Currently I am busy with my bachelor thesis about festival motivations and also working part time for a Dutch classical music festival, Festival Classique. Therefore I am extremely interested in your opinions about the combination of festivals with classical music. It seems that the popularity of music festivals has been increasing over the past years. Still the amount of music festival only portraying classical music stay limited, at least in the Netherlands the classical music festivals can be counted on one hand. It remains a tricky music genre to deliver to a wider public. Hence my question to you..

Are music festivals better set for popular music e.g. rock, dance and jazz than classical music or can music festivals be suitable for any music genre?

I would love to hear thoughts from you guys about this. 

Many thanks in advance,
Janis


----------



## Taggart (Feb 14, 2013)

Any and every musical genre. We used to go to Folk Festivals we will be going to a Gilbert and Sullivan festival and an Early Music festival.

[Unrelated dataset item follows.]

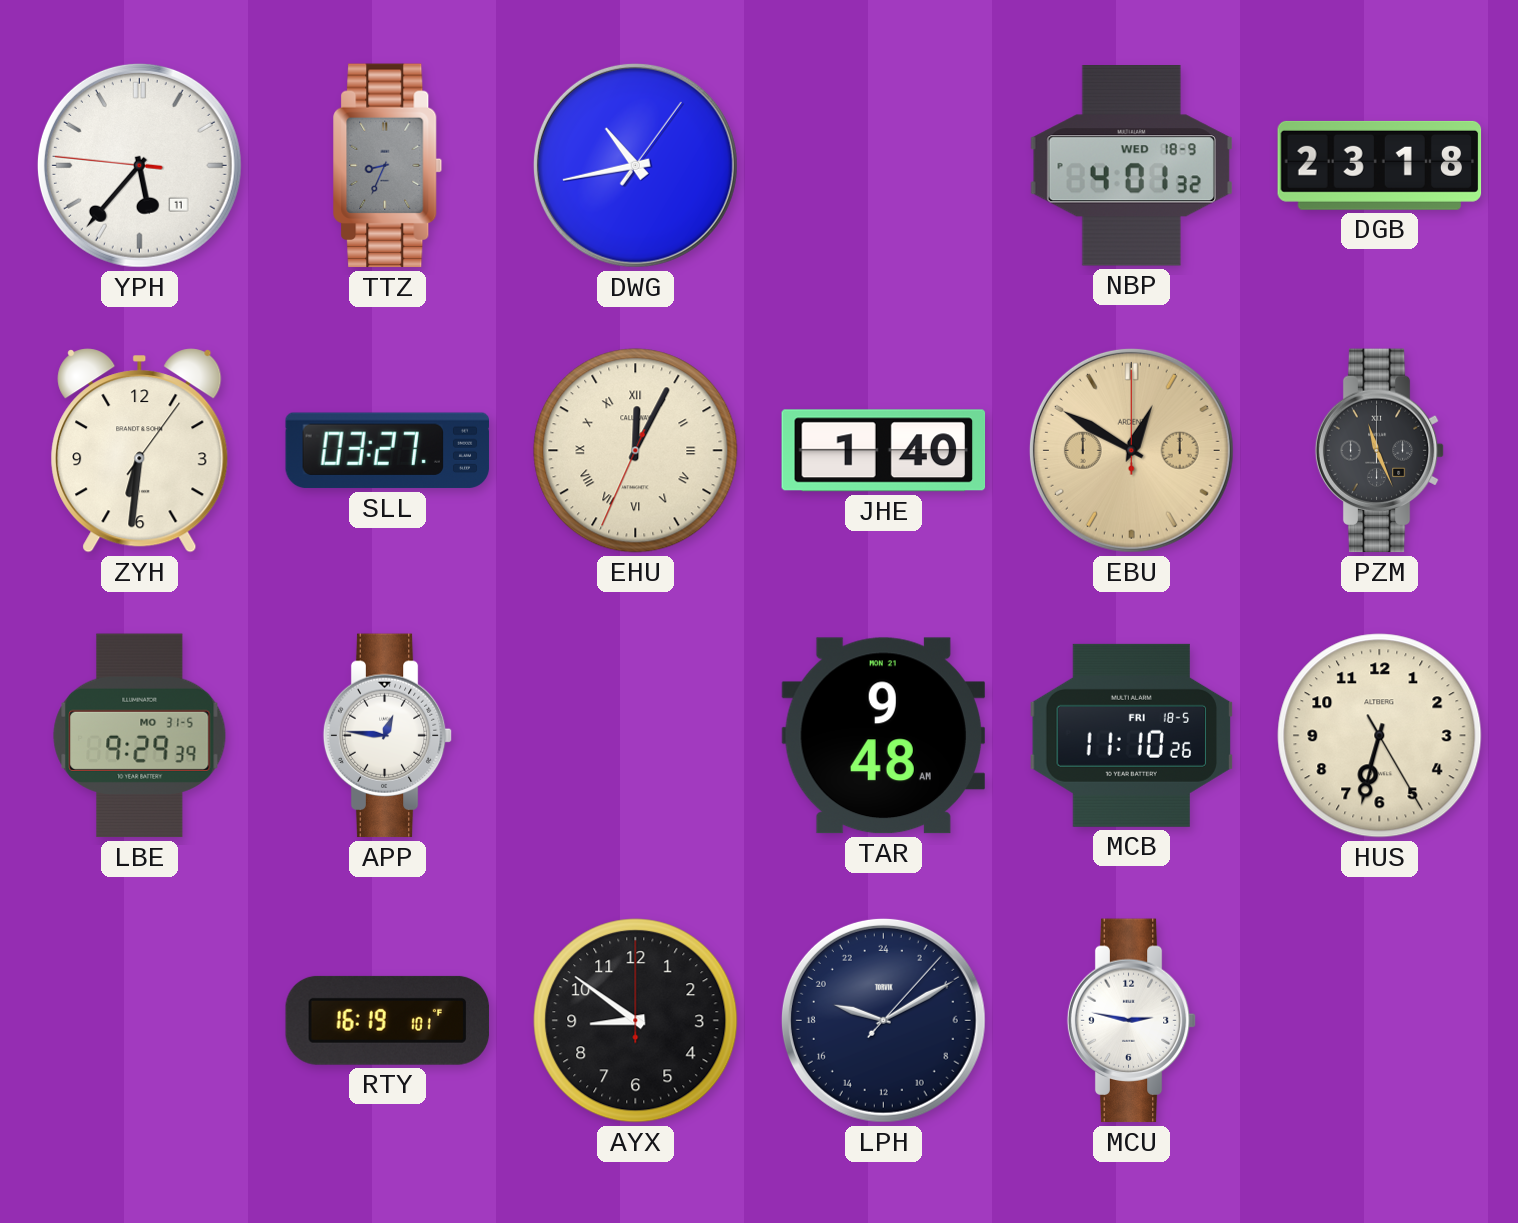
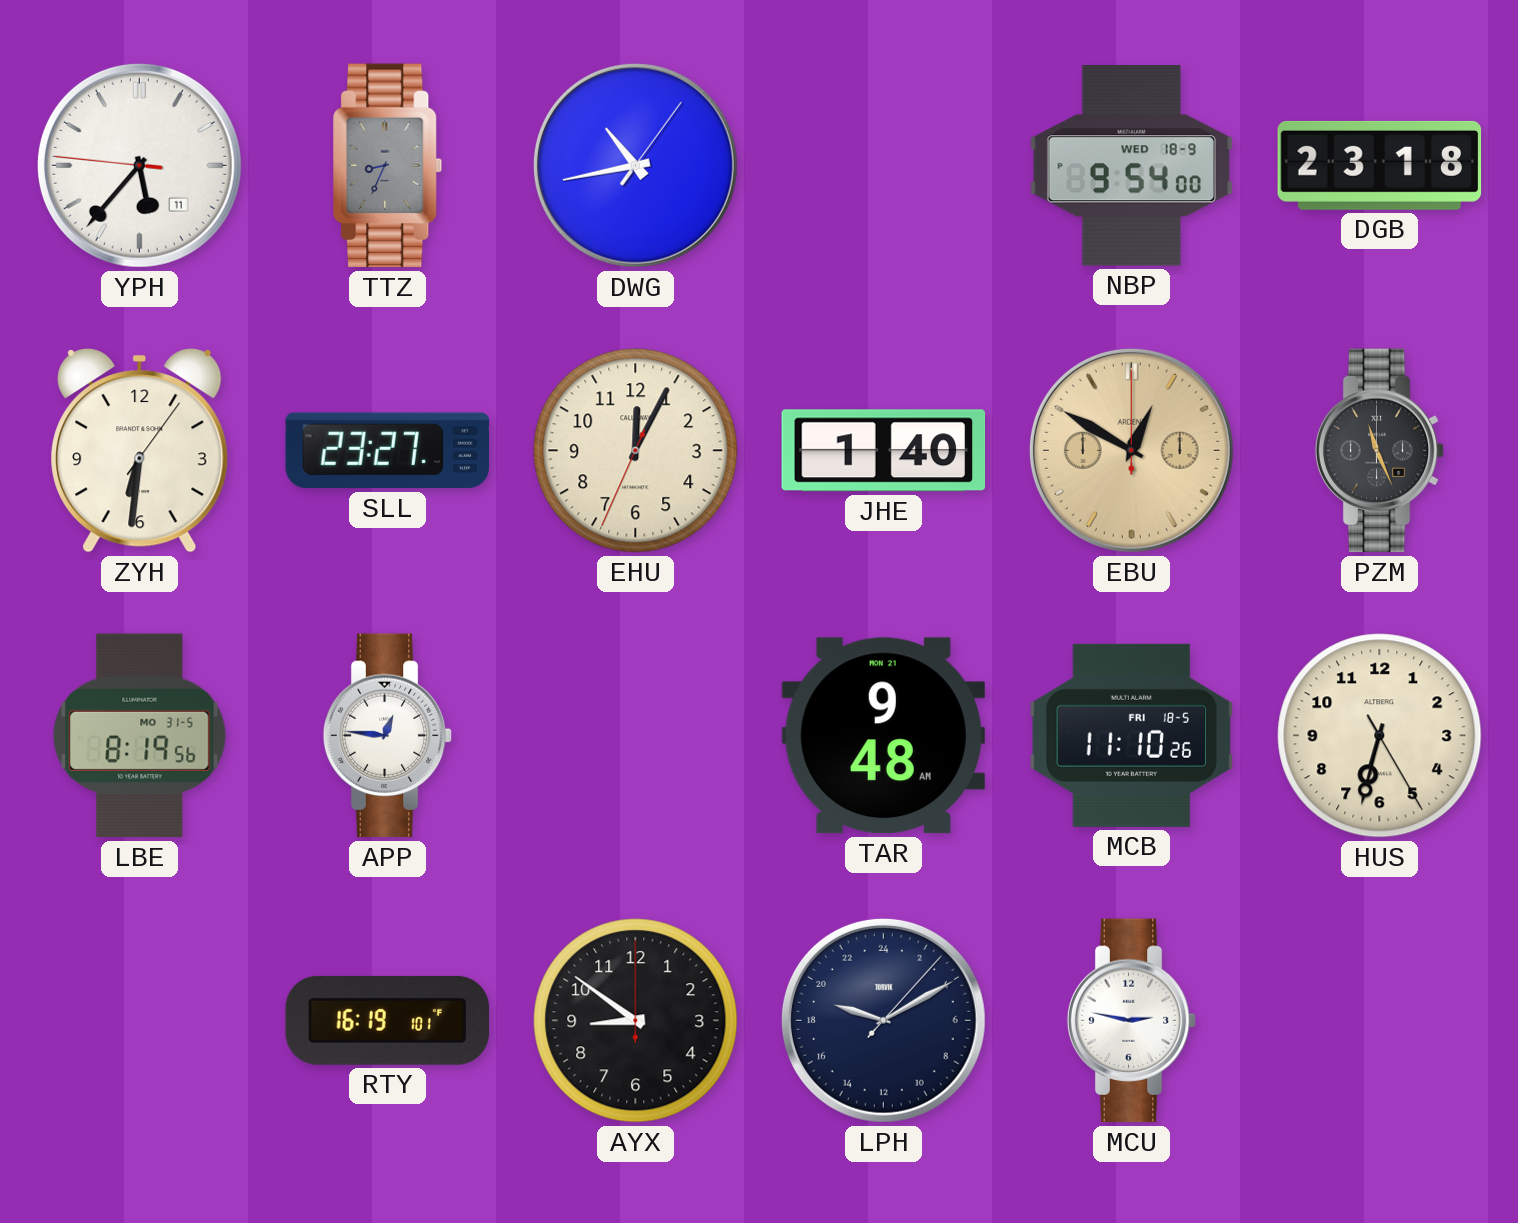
NBP: 4:01 -> 9:54
SLL: 03:27 -> 23:27
EHU numerals: Roman -> Arabic
LBE: 9:29 -> 8:19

OK it's a little more sedate, but it works very well.

There's also a local do with lots of assorted music - including the 16 who will also be in York. Do remember that Norwich is very near to the Netherlands with daily flights to Amsterdam from the local airport!

There's also the Latitude festival - a mad mixture of music, the arts and dyed sheep held near Southwold.


----------



## JanisRuby (Mar 3, 2014)

So festivals are suitable for every genre. Still I wonder considering that there are many classical music enthusiast.. Why are other music festivals better attended? Would you reckon that classical music festivals aren't that accessible for the bigger public as other festival with different music genres?


----------



## Taggart (Feb 14, 2013)

We don't do stadiums or parks because we don't do amplification, but you'll still get 2000+ in Norwich Cathedral for a big concert. Look at the details of the York Early Music Festival, they've got workshops and other stuff running all over the town. Another one I missed is Aldeburgh / Snape - Snape Maltings is another nice big venue with spare rooms all over the place for small workshops.


----------



## Ingélou (Feb 10, 2013)

There are probably social reasons why pop music festivals & folk festivals flourish more than classical music festivals. In our youth we used to attend the Durham Folk Festival, and lots of people there were young visitors who stayed on (easily flooded) campsites & were prepared to rough it. As well as concerts, there were dances & workshops to attend. But the folk boom has passed & this festival has bitten the dust. Popular music festivals also rely on people roughing it & camping out - but classical music fans are generally older, less prepared to rough it, less prepared to give up days to something rather than just do one concert - and the ticket prices are higher, and with orchestras there are more people who need to make a living, and there are just fewer classical music fans than pop music fans. 

I think - I'm just making up theories here, though. It's a hobby of mine.


----------



## hpowders (Dec 23, 2013)

The only tried and true effective combination for listening to classical music I've found is me alone in my room, undistracted and undisturbed.


----------



## JanisRuby (Mar 3, 2014)

Thanks Ingélou for thinking along. Your ideas sound very logical! What I gathered so far.. classical music might not be the right genre for a multi-day festival. The audience indeed isn't willing to roughing it & camping out. Do you reckon that the public would be attracted to an one-day outdoor classical music festival? E.g. classical music throughout the city at interesting locations? Maybe with the option to stay over in a nice hotel included in the ticket price if people come from 'far'?

Furthermore, hpowders thank you so much for sharing your thoughts! It seems to confirm my idea about classical music in combination with festivals a bit. Classical music requires a certain mood, surrounding and mind-state. 
But maybe an one-day outdoor festival concerning classical music might be more attractive to a bigger public when it is also combined with other art forms, like dance and theatre. Or maybe with workshops? Giving it an unique incentive for visiting a classical music festival after all. 

I would love to hear more thoughts on this from you guys. Thanks!!


----------